Alexander Rozhko: Spectral changes of seismic wave energy in a partially saturated rock

MIT Earth Resources Laboratory presents Dr. Alexander Rozhko, Principal Rock Mechanics Engineer at Equinor, on "Spectral changes of seismic wave energy in a partially saturated rock: contact angle hysteresis phenomena." "Low-frequency shadows are frequently interpreted as attenuation phenomena due to partial saturation with free gas. However, several researchers have argued that shadows are not necessarily a simple attenuation phenomenon because low-frequency energy must have been added or amplified by some physical or numerical process.
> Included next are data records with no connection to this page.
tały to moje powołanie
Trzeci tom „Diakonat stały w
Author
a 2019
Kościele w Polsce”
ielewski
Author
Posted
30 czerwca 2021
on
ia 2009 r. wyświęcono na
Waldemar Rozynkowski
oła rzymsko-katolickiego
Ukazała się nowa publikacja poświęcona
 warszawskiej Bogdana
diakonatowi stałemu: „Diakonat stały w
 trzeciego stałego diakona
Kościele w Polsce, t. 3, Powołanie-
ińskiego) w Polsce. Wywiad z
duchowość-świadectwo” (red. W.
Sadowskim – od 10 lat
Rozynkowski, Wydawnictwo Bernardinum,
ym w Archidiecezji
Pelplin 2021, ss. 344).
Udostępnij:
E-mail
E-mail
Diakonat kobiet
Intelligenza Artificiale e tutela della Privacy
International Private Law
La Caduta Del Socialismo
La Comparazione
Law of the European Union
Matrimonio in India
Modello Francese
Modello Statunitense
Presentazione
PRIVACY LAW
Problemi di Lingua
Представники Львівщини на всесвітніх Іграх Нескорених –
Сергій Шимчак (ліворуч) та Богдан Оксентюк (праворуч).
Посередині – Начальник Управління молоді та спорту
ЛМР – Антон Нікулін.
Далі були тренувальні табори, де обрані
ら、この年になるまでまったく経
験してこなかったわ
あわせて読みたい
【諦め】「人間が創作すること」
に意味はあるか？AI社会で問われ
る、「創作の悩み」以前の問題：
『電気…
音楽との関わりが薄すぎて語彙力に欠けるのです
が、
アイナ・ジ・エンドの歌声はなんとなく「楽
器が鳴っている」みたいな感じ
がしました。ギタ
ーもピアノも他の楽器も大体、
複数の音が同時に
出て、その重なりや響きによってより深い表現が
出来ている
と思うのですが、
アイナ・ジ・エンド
Attenuation alone should simply attenuate higher frequencies, not boost lower frequencies. The physical or numerical effects explaining this phenomenon are still debatable in literature. To better understand the elastic wave energy's spectral changes in the partially saturated rock, we consider the hysteresis of contact angles phenomena inside the pore. We demonstrate that contact angles' hysteresis leads to the nonlinear energy exchange between frequencies, explaining wave energy boost at lower frequencies. Additionally, we show that at seismic frequencies, the attenuation 1/Q-factor due to friction of the contact line can be much larger than the attenuation due to viscous fluid flow inside the partially saturated rock. Our model depends on the wave amplitude and weakly depends on the wave frequency. The suggested model can help to interpret the low-frequency shadows, bright spots, microtremor, and attenuation anomalies frequently observed around hydrocarbon." Alexander Rozhko received B.Sc. in Physics (2000) and an M.Sc. in Geophysics (2002) from Novosibirsk State University, a Ph.D. in Physics (2007) from the University of Oslo, and Dr.Sc. in Earth, Universe and Environmental Sciences (2007) from Joseph Fourier University (dual degree). Currently, he works for Equinor ASA in Stavanger, Norway, at the Rock Mechanics department. From 2015 to 2020, he also worked as the Adjunct Professor in Reservoir Geomechanics at the University of Stavanger. His research interest includes rock physics/rock mechanics, multiphase fluid flow modeling, interfacial science, and IOR methods.